Your privacy statement is a public statement of how your organisation applies data protection to its own processing activities. The framework that guides this is the GDPR, so a review of the Regulation’s literature is needed.
Article 13 of the GDPR makes it clear a privacy statement must include the following:
1. The identity and the contact details of the controller and, where applicable, of the controller’s representative;
2. The contact details of the data protection officer, where applicable;
3. The purposes of the processing for which the personal data are intended as well as the legal basis for the processing;
4. Where the processing is based on point (f) of Article 6(1), the legitimate interests pursued by the controller or by a third party;
5. The recipients or categories of recipients of the personal data, if any;
6. Where applicable, the fact that the controller intends to transfer personal data to a third country or international organisation and the existence or absence of an adequacy decision by the Commission, or in the case of transfers referred to in Article 46 or 47, or the second subparagraph of Article 49(1), reference to the appropriate or suitable safeguards and the means by which to obtain a copy of them or where they have been made available.
Your privacy statement must also:
· Confirm whether the information will be transferred to a third country or recipient outside the EEA. If not, no further note needed. If yes, confirm the level of protection the data shall receive in accordance with the third country’s laws;
· Confirm the envisaged time limits for erasure of different categories of personal data or, if not possible, the criteria used to determine this period;
· Disclose where you are relying on the data subjects consent to process their data. For example, by ‘opt-in box’ or by ‘website navigation’;
· Disclose whether the provision of personal data is a statutory or contractual requirement, as well as whether the data subject is obliged to provide the personal data and of the possible consequences of failure to provide such data;
· Disclose the existence of automated decision-making, including profiling, referred to in Article 22(1) and (4);
· The data subjects' rights to complain to the Information Commissioner’s Office (ICO) and how to do this.
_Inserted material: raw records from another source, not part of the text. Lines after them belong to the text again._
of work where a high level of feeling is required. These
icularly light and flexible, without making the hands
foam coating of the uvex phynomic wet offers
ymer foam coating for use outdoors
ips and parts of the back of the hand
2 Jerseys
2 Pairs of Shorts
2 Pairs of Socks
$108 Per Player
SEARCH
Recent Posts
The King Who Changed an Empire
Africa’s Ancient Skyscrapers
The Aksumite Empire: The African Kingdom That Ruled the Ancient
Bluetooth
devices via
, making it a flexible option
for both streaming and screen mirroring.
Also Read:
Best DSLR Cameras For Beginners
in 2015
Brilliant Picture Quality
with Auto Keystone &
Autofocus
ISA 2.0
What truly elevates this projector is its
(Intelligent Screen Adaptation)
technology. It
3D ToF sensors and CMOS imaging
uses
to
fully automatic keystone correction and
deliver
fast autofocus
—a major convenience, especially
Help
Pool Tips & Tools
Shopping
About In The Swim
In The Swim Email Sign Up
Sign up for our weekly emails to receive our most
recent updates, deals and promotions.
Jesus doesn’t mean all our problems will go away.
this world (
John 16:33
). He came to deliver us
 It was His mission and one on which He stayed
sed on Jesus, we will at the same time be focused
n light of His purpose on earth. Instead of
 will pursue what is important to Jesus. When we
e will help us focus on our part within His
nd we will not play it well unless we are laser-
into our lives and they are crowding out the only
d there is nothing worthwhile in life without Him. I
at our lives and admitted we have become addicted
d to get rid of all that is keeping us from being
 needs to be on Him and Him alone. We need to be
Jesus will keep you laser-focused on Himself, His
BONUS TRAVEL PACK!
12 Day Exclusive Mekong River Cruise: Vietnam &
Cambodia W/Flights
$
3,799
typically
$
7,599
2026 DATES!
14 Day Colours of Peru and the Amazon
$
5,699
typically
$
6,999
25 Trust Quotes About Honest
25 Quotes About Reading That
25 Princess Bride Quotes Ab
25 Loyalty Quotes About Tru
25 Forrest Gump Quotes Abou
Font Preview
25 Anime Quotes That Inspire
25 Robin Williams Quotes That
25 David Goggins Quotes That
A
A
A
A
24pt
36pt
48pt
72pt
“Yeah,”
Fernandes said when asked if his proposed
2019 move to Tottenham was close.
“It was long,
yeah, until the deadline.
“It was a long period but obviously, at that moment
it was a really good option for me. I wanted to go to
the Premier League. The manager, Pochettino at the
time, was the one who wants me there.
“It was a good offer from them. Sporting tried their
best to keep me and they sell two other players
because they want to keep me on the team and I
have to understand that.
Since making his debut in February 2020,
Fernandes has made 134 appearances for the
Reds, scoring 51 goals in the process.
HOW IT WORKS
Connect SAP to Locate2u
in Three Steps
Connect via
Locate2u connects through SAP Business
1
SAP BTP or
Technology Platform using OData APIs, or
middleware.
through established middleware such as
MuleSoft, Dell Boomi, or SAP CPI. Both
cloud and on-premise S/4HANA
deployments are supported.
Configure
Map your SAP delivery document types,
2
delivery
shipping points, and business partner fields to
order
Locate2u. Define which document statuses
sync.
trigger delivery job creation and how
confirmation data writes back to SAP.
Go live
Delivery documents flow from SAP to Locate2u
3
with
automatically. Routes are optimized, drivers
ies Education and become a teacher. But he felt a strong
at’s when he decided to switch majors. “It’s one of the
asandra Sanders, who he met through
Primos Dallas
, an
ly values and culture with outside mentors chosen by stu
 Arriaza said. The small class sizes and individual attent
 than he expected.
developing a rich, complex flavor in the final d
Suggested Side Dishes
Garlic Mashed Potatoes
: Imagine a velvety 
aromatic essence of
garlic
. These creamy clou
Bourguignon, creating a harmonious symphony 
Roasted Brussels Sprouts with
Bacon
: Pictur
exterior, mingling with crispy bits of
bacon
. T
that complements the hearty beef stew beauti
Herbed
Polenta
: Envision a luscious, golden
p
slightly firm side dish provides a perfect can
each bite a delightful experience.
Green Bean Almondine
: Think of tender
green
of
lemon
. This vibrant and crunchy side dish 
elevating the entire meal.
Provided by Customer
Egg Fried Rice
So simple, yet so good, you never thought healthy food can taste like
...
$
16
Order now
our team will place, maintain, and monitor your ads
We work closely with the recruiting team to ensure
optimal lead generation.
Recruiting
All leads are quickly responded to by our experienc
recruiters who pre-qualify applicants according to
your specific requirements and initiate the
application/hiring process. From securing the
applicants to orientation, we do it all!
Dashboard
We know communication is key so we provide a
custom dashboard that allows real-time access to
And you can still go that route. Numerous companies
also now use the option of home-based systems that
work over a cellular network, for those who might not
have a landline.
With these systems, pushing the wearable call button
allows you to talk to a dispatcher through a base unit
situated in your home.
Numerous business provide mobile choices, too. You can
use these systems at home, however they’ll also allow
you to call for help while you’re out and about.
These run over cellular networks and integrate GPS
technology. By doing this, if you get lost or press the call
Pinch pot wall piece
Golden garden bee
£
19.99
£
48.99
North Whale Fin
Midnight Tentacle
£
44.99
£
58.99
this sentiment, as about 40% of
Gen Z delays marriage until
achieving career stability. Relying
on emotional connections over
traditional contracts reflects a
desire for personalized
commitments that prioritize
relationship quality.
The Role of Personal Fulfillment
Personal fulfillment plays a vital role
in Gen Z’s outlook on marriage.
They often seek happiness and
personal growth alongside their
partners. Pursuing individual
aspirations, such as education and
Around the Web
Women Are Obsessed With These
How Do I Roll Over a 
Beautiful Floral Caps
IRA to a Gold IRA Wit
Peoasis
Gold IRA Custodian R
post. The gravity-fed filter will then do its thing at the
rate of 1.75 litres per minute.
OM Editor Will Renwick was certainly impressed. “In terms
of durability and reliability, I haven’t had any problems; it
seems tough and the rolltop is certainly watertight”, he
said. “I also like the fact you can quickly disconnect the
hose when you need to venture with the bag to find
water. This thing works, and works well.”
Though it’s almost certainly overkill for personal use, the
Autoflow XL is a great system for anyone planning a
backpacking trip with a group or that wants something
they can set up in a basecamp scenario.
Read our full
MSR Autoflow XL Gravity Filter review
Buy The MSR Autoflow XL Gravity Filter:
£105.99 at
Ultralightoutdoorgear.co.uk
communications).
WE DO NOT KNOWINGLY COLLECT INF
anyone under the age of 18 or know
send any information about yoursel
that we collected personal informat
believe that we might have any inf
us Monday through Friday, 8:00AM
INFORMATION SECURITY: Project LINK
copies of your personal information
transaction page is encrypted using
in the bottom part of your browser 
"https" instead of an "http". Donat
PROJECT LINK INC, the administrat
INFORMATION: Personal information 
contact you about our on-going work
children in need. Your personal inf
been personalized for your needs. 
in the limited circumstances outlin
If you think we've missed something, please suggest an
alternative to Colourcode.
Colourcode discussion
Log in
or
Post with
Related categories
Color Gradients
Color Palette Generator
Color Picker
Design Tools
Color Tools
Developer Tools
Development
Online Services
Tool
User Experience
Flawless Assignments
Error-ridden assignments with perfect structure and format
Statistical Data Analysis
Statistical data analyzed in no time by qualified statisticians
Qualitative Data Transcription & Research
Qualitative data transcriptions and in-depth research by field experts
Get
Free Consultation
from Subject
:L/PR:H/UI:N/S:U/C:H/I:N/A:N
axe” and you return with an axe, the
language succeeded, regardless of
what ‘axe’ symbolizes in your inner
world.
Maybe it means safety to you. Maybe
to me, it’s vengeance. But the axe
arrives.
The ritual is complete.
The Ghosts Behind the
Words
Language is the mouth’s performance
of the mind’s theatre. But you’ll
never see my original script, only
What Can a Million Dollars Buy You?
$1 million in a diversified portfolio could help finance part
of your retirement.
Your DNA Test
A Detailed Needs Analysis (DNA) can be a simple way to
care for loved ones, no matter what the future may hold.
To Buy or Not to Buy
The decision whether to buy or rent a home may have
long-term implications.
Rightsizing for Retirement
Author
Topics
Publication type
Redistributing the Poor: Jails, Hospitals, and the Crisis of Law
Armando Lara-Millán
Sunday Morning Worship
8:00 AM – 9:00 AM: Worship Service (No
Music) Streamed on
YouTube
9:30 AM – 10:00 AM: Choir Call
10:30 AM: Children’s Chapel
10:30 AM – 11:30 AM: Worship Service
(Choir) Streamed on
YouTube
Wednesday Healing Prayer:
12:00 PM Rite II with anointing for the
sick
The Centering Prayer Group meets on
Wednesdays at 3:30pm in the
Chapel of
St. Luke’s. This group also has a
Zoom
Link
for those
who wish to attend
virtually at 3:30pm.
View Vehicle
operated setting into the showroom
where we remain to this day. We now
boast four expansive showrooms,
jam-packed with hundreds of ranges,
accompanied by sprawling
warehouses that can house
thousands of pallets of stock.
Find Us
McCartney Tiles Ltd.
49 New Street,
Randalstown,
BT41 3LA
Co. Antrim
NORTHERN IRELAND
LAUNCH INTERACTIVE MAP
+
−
As you can see, there are a lot of elements here which are business-specific and therefore cannot be copied from someone else’s privacy notice. When creating yours, you must approach it with a clear understanding of what data you are collecting, how you are collecting it and why you are collecting it. Only with this insight can you create a privacy statement that is accurate and transparent.
How the above information points apply to your privacy policy depends on the type of cookies you use, the type and scope of information you collect and what purpose you use personal data for. If your organisation can’t answer these questions, appointing a DPO (data protection officer) is the logical next step for you.